[WHAT YOU HAVE TO DO]: Return all entries precisely as they stand, without the images.

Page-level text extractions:
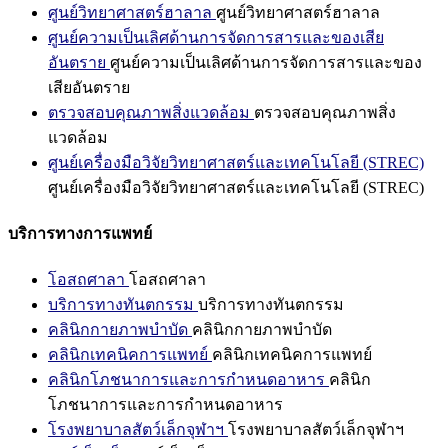
ศูนย์วิทยาศาสตร์ฮาลาล
ศูนย์วิทยาศาสตร์ฮาลาล
ศูนย์ความเป็นเลิศด้านการจัดการสารและของเสีย
อันตราย
ศูนย์ความเป็นเลิศด้านการจัดการสารและของ
เสียอันตราย
ตรวจสอบคุณภาพสิ่งแวดล้อม
ตรวจสอบคุณภาพสิ่ง
แวดล้อม
ศูนย์เครื่องมือวิจัยวิทยาศาสตร์และเทคโนโลยี (STREC)
ศูนย์เครื่องมือวิจัยวิทยาศาสตร์และเทคโนโลยี (STREC)
บริการทางการแพทย์
โอสถศาลา
โอสถศาลา
บริการทางทันตกรรม
บริการทางทันตกรรม
คลินิกกายภาพบำบัด
คลินิกกายภาพบำบัด
คลินิกเทคนิคการแพทย์
คลินิกเทคนิคการแพทย์
คลินิกโภชนาการและการกำหนดอาหาร
คลินิก
โภชนาการและการกำหนดอาหาร
โรงพยาบาลสัตว์เล็กจุฬาฯ
โรงพยาบาลสัตว์เล็กจุฬาฯ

[EXERCISE RESPONSE]:
ศูนย์วิทยาศาสตร์ฮาลาล
ศูนย์วิทยาศาสตร์ฮาลาล
ศูนย์ความเป็นเลิศด้านการจัดการสารและของเสีย
อันตราย
ศูนย์ความเป็นเลิศด้านการจัดการสารและของ
เสียอันตราย
ตรวจสอบคุณภาพสิ่งแวดล้อม
ตรวจสอบคุณภาพสิ่ง
แวดล้อม
ศูนย์เครื่องมือวิจัยวิทยาศาสตร์และเทคโนโลยี (STREC)
ศูนย์เครื่องมือวิจัยวิทยาศาสตร์และเทคโนโลยี (STREC)
บริการทางการแพทย์
โอสถศาลา
โอสถศาลา
บริการทางทันตกรรม
บริการทางทันตกรรม
คลินิกกายภาพบำบัด
คลินิกกายภาพบำบัด
คลินิกเทคนิคการแพทย์
คลินิกเทคนิคการแพทย์
คลินิกโภชนาการและการกำหนดอาหาร
คลินิก
โภชนาการและการกำหนดอาหาร
โรงพยาบาลสัตว์เล็กจุฬาฯ
โรงพยาบาลสัตว์เล็กจุฬาฯ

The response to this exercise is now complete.